Anti-British Propaganda - We're All a Bunch Of Right cnuts Apparently!

Those dirty filthy Johhny foreignors haven't always seen eye to eye with us. Please use this thread for their side of things.

....the soapless spineless Vichy republic!

You note that the Jock/Taffs/Paddies/others don't get a kicking from God?
From those witty chaps in the land of the rising sun.....

...had them all rolling, sorry woe-ling, on the old tatamis that one..

Makes you wonder quite how Vichy expected to airbrush away about forty years of Entente Cordiale, not least the small matters of valiant Franco-British comradeship in WW1 and the Battle of France....
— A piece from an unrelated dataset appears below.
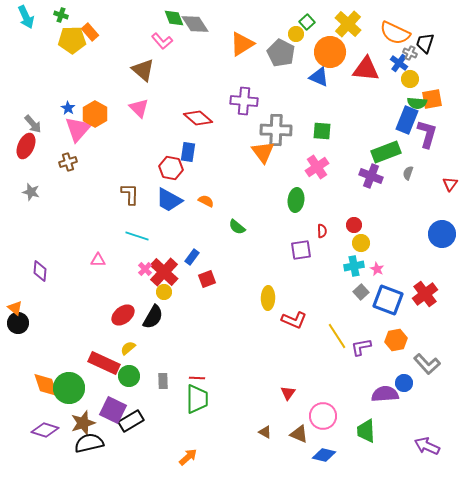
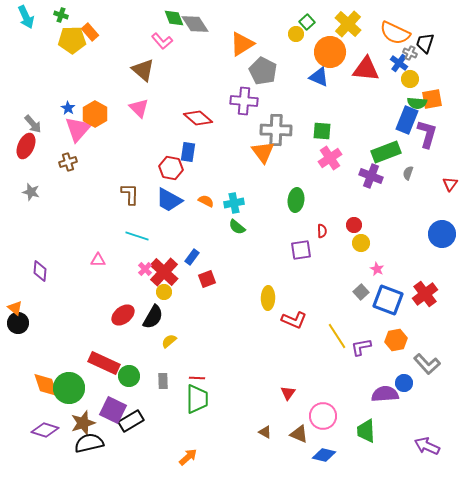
gray pentagon at (281, 53): moved 18 px left, 18 px down
pink cross at (317, 167): moved 13 px right, 9 px up
cyan cross at (354, 266): moved 120 px left, 63 px up
yellow semicircle at (128, 348): moved 41 px right, 7 px up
Lucky for vichy we still wanted to get them back on side, otherwise we may well have hoovered up their entire empire. The old map really would have been pink then (- ok, apart from the bits we later lost to the japs in 1941).


Book Reviewer
Courtesy of Robert Calvert:

Sketch: Aircraft Salesman (A door in the foot.)

(Voices in the Background....fair ground callers):
Roll up roll up...this is the plane you want. Wanna try a fast plane plane. Knock the pilot out of the air...three goes one mark...
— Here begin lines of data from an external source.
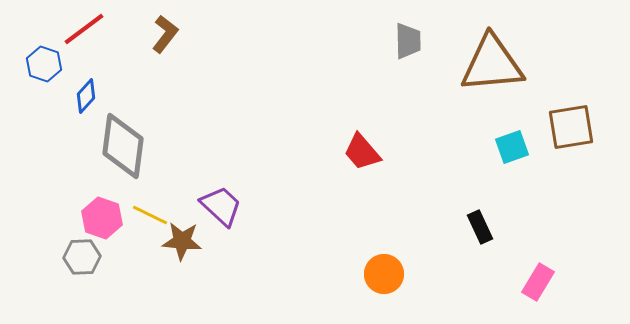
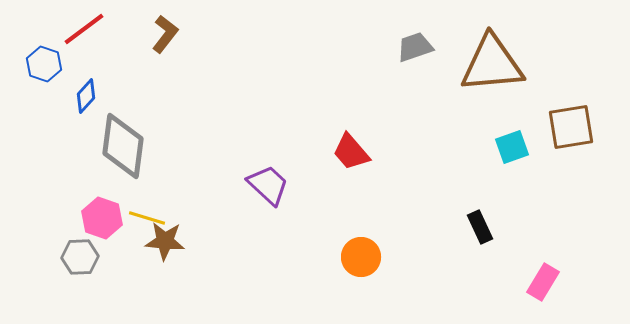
gray trapezoid: moved 7 px right, 6 px down; rotated 108 degrees counterclockwise
red trapezoid: moved 11 px left
purple trapezoid: moved 47 px right, 21 px up
yellow line: moved 3 px left, 3 px down; rotated 9 degrees counterclockwise
brown star: moved 17 px left
gray hexagon: moved 2 px left
orange circle: moved 23 px left, 17 px up
pink rectangle: moved 5 px right
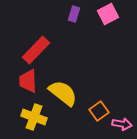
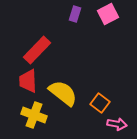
purple rectangle: moved 1 px right
red rectangle: moved 1 px right
orange square: moved 1 px right, 8 px up; rotated 18 degrees counterclockwise
yellow cross: moved 2 px up
pink arrow: moved 5 px left
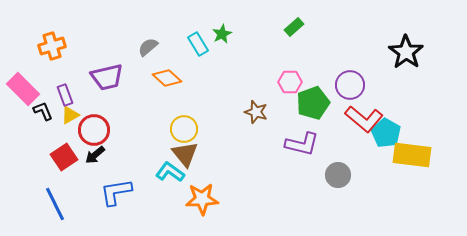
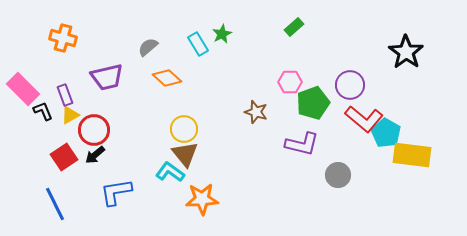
orange cross: moved 11 px right, 8 px up; rotated 32 degrees clockwise
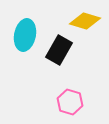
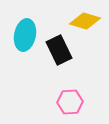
black rectangle: rotated 56 degrees counterclockwise
pink hexagon: rotated 20 degrees counterclockwise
Voice of Air Defence Minister (Franz Josef Strauss): NEXT!
Cut to Voice of American Salesman (warm and friendly as a TV ad for cigarettes used to be)
Salesman: Hi there. We understand you want to buy some airplanes.
Strauss: That is correct.
Salesman: Well we make airplanes. Good ones. Fast and reliable. Let me just show you this. Look at this picture. This is the F104. Or the Starfighter as we like to call her. Isn't she beautiful. Yep. She sure is beautiful. Designed by the same man who designed the famous U2.
Strauss: (dreamingly) The U2....
Salesman. Yes. It's the finest fair weather fighter on the market. You won't find a better one at the price. Or any price for that matter.
Strauss: Yes, it's very nice. But we need a plane for bombing, strafing, assault and battery, interception, ground support and reconnaissance. Not just a fair weather fighter!
Salesman: Well, that's ok. We can make some modifications. It'll cost a little extra, but it's worth it. Just look at the shape of this beauty. Look, I tell you what we'll do. We'l redesign the plane, right? And instead of just calling it the F104, we'll call it the F104G.
Strauss: G?
Salesman: Yeah, eh, Herr Minister - G. G for Germany
Strauss: G. for Germany, eh....
Salesman: Yeah, ehm, G for Germany, Herr Minister, you know, it'll go well on the plane, we could do a logo around it and it would look very tasty up in the clouds. We could illuminate it a bit - so, that on dark days you would see it twinkling like a star.
Strauss: G for Germany..? Also G for Gott Strafe England... this I am enjoying. (laughter) G for Germany!!
Daily mail leader page from last week?

You have to admit, though, that the "British Empire Union" did get it 100% correct; so that poster is more public information than propaganda....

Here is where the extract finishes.